Zaratti ricorda come le “Marcite” di Norcia, un’area di 150 ettari a ridosso delle antiche mura della città di Norcia (PG) inclusa nel parco nazionale dei Monti Sibillini, rappresentano un territorio unico in tutto l’Appennino centro meridionale per le sue eccezionali caratteristiche naturalistiche e ambientali ma anche storiche e culturali. La peculiarità di questo territorio costituito da vaste praterie perennemente irrigui, dove la temperatura delle acque affioranti si mantiene attorno agli 11 gradi, è quello di un delicato ecosistema strettamente connesso a fenomeni idrogeologici sotterranei.

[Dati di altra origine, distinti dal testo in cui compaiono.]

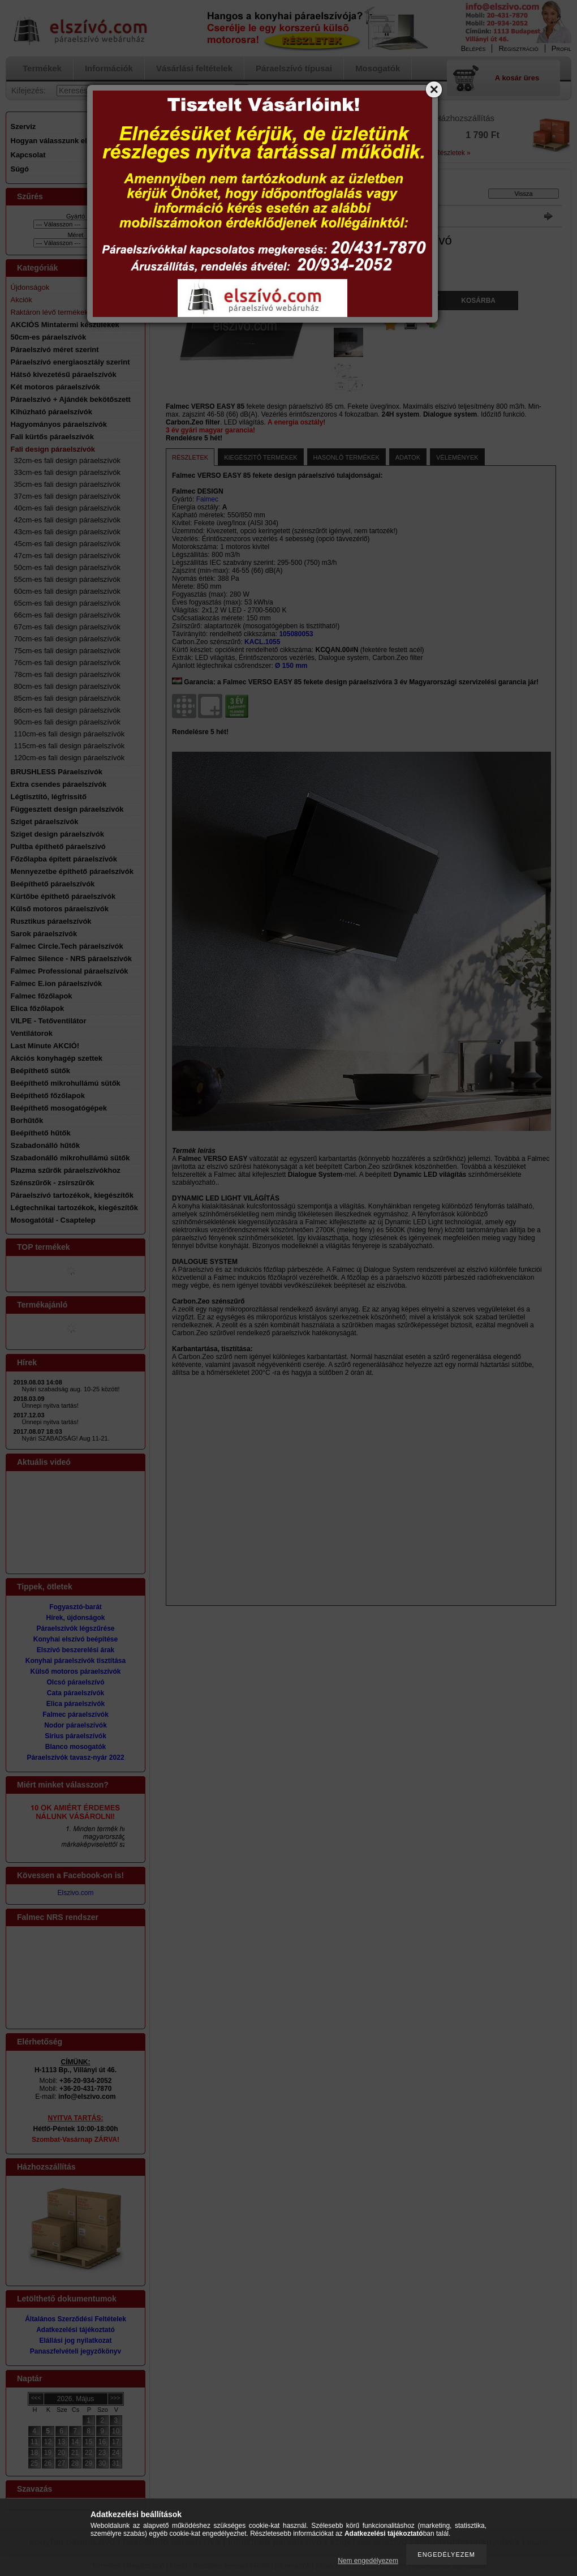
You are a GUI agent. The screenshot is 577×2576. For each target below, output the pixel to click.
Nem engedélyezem (368, 2561)
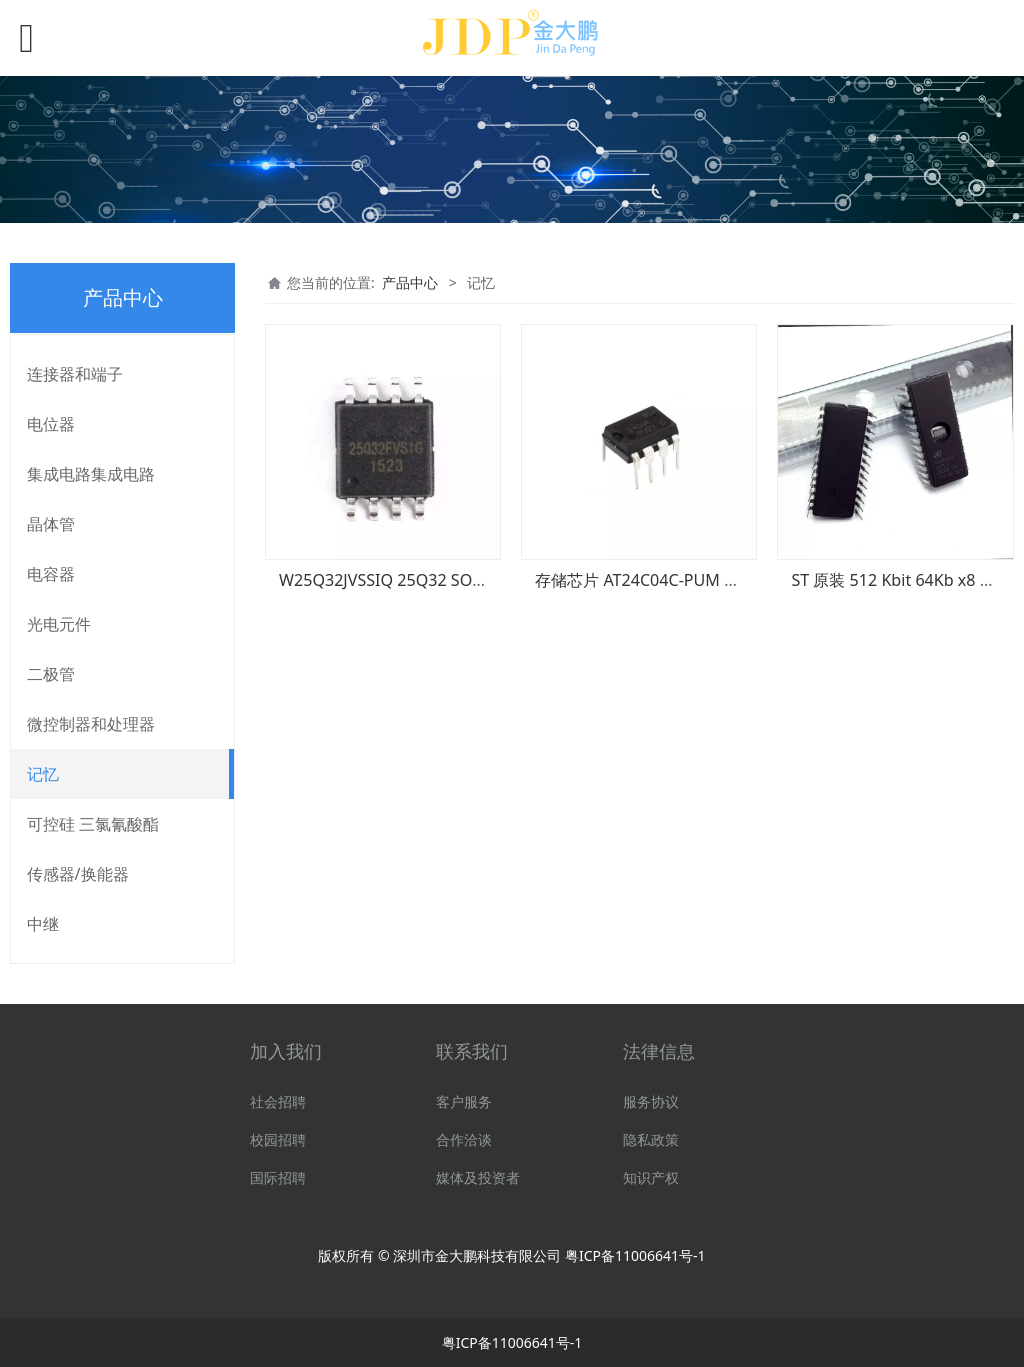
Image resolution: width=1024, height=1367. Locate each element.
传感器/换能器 (78, 874)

L’origine di tali prati marcitoi si fa risalire al V-VI sec. d.C., ai monaci dell’Ordine di S. Benedetto che, secondo le testimonianze, hanno definito i primi sistemi per la realizzazione della rete dei canali e di chiuse per imbrigliare l’acqua e per consentire l’allagamento dei prati, ancora oggi, esempio tipico di agricoltura intensiva. Le “Marcite” sono tra le aree individuate già negli anni Settanta come uno dei biotopi più particolari d’Italia e la Unione europea le ha introdotte tra i 92 siti di interesse comunitario della rete Natura 2000.